- _PROBLEM REQUIREMENTS_
Go through the entries below and return every line that contains "produkter".

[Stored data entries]

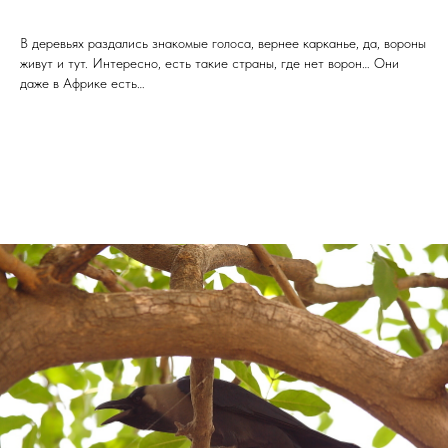
В деревьях раздались знакомые голоса, вернее карканье, да, вороны
живут и тут. Интересно, есть такие страны, где нет ворон… Они
даже в Африке есть…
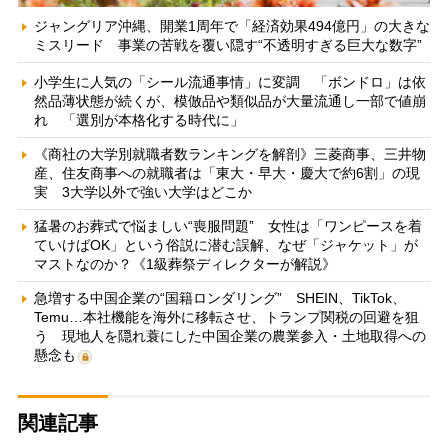
ジャングリア沖縄、開業1周年で「経済効果494億円」の大きな
ミスリード 事業の苦戦を覆い隠す“不透明すぎる巨大な数字”
小学生に人気の「シール流通事情」に変調 「ボンドロ」は依
然品薄状態が続くが、模倣品や類似品が大量流通し一部で値崩
れ 「選別が本格化する時代に」
《商社の大学別就職者数ランキングを解剖》三菱商事、三井物
産、住友商事への就職者は「東大・早大・慶大で約6割」の現
実 3大学以外で強い大学はどこか
猛暑のお葬式で悩ましい“喪服問題” 女性は「ワンピースを着
ていけばOK」という俗説に潜む誤解、なぜ「ジャケット」が
マストなのか？《1級葬祭ディレクターが解説》
急増する中国企業の“国籍ロンダリング” SHEIN、TikTok、
Temu…本社機能を海外に移転させ、トランプ関税の回避を狙
う 現地人を隠れ蓑にした中国企業の農業参入・土地取得への
懸念も
関連記事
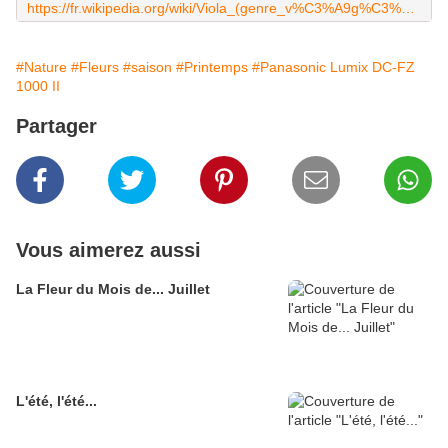
https://fr.wikipedia.org/wiki/Viola_(genre_v%C3%A9g%C3%A9tal)
#Nature
#Fleurs
#saison
#Printemps
#Panasonic Lumix DC-FZ
1000 II
Partager
Vous aimerez aussi
La Fleur du Mois de... Juillet
L'été, l'été...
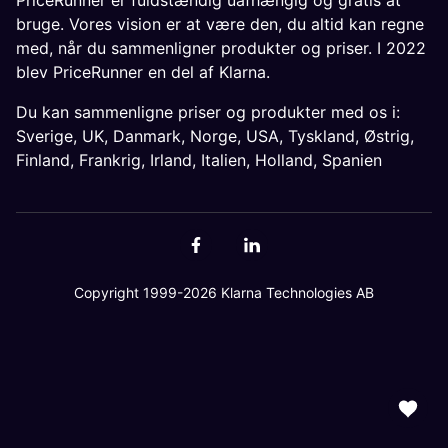
PriceRunner er fuldstændig uafhængig og gratis at
bruge. Vores vision er at være den, du altid kan regne
med, når du sammenligner produkter og priser. I 2022
blev PriceRunner en del af Klarna.
Du kan sammenligne priser og produkter med os i:
Sverige
,
UK
,
Danmark
,
Norge
,
USA
,
Tyskland
,
Østrig
,
Finland
,
Frankrig
,
Irland
,
Italien
,
Holland
,
Spanien
Copyright 1999-2026 Klarna Technologies AB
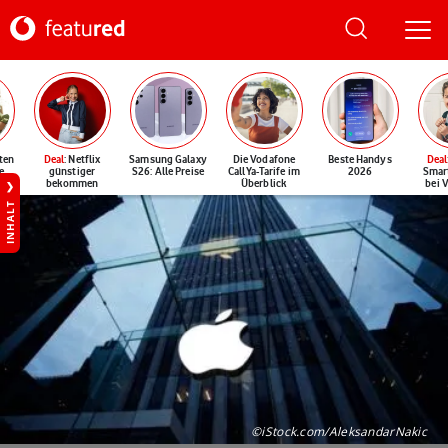
ten
Deal
: Netflix
Samsung Galaxy
Die Vodafone
Beste Handys
Deal
e
günstiger
S26: Alle Preise
CallYa-Tarife im
2026
Smar
bekommen
Überblick
bei 
INHALT
©iStock.com/AleksandarNakic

- _SOLUTION TO THIS EXERCISE_
med, når du sammenligner produkter og priser. I 2022
Du kan sammenligne priser og produkter med os i:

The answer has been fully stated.